To add to what had been a very mood dampening 40 minutes, I am currently stood on a tube that is positively sweltering. This particular train has been stuck at Edgeware Road station for good while now and my next train for Cardiff leaves Paddington in exactly 16 minutes. I am excruciatingly close to my destination.
For the entire 4 station journey so far this train had been stopping and starting like a car choking on its last drop of gas. Or perhaps like a receptionist whose Will to do her job is quickly slipping away. We’re both just bunny hopping along. I still have 2 hours worth of train left if I actually make it to Paddington in time, which is a stretch that at present I am not too chuffed to be taking, can you tell?
Then again perhaps it will be nice to make this journey on my own. I realised as my previous train pulled into Victoria that I was alone for the first time in a while, well at least since the last Brighton pilgrimage I made. Today, much like me of the past, I have to make all my connections and glean directions off my own back. It was initially rather nerve wracking, as it was something I hadn’t had to do in recent years thanks to having a google maps savvy travel companion. With that said as my scuffed shoes hit the polished floor of Victoria, a floor I had crossed so many times before, I shook those lonely feelings of doubt from my head and pushed onwards.
Presently, locked in this vast metal tube, I can feel the sweat drip, drip, dripping down my back. There is no respite in sight. The air in this carriage is stagnant, and I know that even when we manage to exit it I will still have 3 flights of stairs to ascend before we hit London air. Why don’t I sit down you ask? No thank you. Aside from the thought of how many sweaty arses have sat on these faded seats over the years I’ve got images of Parisian bed bugs scuttling through my mind. While the reports of them crossing the channel and descending upon the London Underground may be unfounded, catching bed bugs today would be just my luck so I’m not taking any chances.

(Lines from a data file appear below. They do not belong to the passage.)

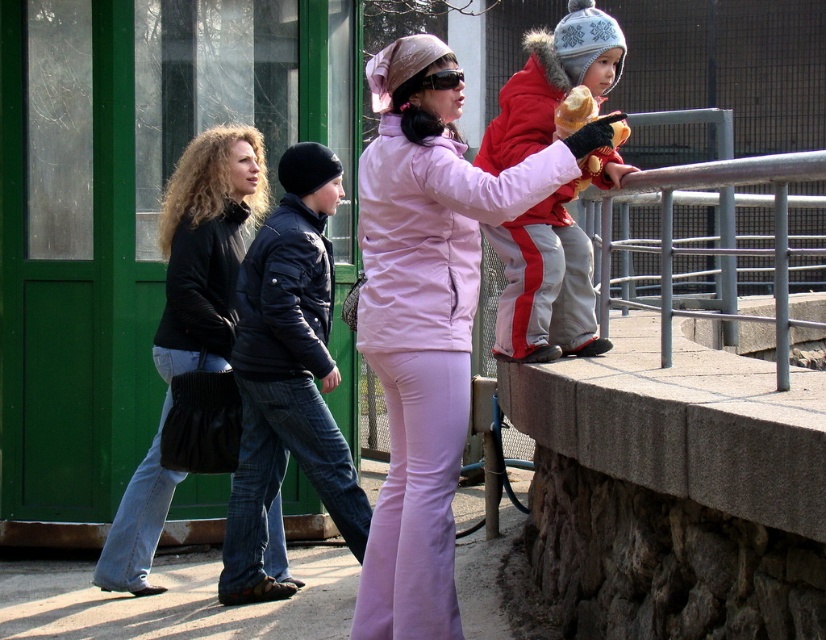 Is black quilted jacket at center wider than red fleece jacket at upper right?

Correct, the width of black quilted jacket at center exceeds that of red fleece jacket at upper right.

Can you confirm if black quilted jacket at center is smaller than red fleece jacket at upper right?

No, black quilted jacket at center is not smaller than red fleece jacket at upper right.

The height and width of the screenshot is (640, 826). Identify the location of black quilted jacket at center. (287, 376).

You are a GUI agent. You are given a task and a screenshot of the screen. Output one action in this format:
    pyautogui.click(x=<x>, y=<y>)
    Task: Click on the pink matte jacket at center
    Image resolution: width=826 pixels, height=640 pixels.
    Given the screenshot: What is the action you would take?
    pyautogui.click(x=426, y=317)

Between pink matte jacket at center and matte black jacket at left, which one has more height?

With more height is matte black jacket at left.

Which is behind, point (362, 346) or point (150, 541)?

Positioned behind is point (150, 541).

Locate an element on the screen. The image size is (826, 640). pink matte jacket at center is located at coordinates (426, 317).

Who is more distant from viewer, (281, 579) or (586, 80)?

Point (281, 579)

Does matte black jacket at left have a smaller size compared to red fleece jacket at upper right?

No.

Describe the element at coordinates (206, 244) in the screenshot. The width and height of the screenshot is (826, 640). I see `matte black jacket at left` at that location.

The image size is (826, 640). What are the coordinates of `matte black jacket at left` in the screenshot? It's located at (206, 244).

We are still stationary, my tinny earphones are working hard to distract my jumble sale of a brain, but unfortunately I’m far too focused on my over functional bodily fluids to notice their efforts. Much like my spine, my nose has also decided to masquerade as a leaky tap. I suddenly regret my choice to wear a kilt and a pvc raincoat today, as I now feel like a very gothic jacket potato. On top of this I can’t work out if the fuzzy headache wracking my brain is due to the tropical heat in this carriage or the minor illness I seem to have developed. Elsewhere in my quickly melting body I can literally feel the lump in my throat rising, and can’t help but hear the chorus of “what did you say love, speak up,” that will echo down the phone lines tomorrow. They can’t send me home ill if my fellow receptionist is already off, as there would be nobody to deal with the day to day chaos of the building. What’s more I cannot afford to take a dip in pay, and after my 6 weeks off due to a broken arm, I’m on half pay sick days until next April. And besides, with any luck I wont be in this job long enough to see the replenished sick day pay, here’s hoping!
In a feat that shocks everyone the tube has finally made the last hop to Paddington. The doors shudder open and a mass of anoraks and suitcases tumble onto the concrete floor. As you would expect in the underbelly of such a hub as Paddington Station, the platform is absolutely stuffed. I find myself stuck behind a family of umpteen roller bags and a brigade of children, I’m going nowhere fast. This hoard of relations decide, with what i can only imagine is a hive mind, to stop dead, all at once, in the centre of a busy platform. It’s all I can do not to careen into the smallest brigade member. My heavy hold-all acts as a counterweight as I sling it into my left hand and skid through the quickly closing gap between the family and the tiled curvature of the wall. I launch myself through the archway to my left, away from one madding crowd, and into a new corridor. Seconds after avoiding one collision I wrench my counter weight over to the right again to avoid hitting a new wall of bodies jostling for the escalator. Narrowly avoiding disastrous embarrassment I slalom through the last the stragglers and head for the stairs. I am of course wearing a fully woollen get-up complete with cobalt blue tights, so this ascent does nothing to calm my overworked furnace of a body. As I step upwards to freedom I thank my past self for my gym sessions wherein I used that infernal stair machine. Clearly those two whole visits made a difference as my knees haven’t ached nearly as much as usual.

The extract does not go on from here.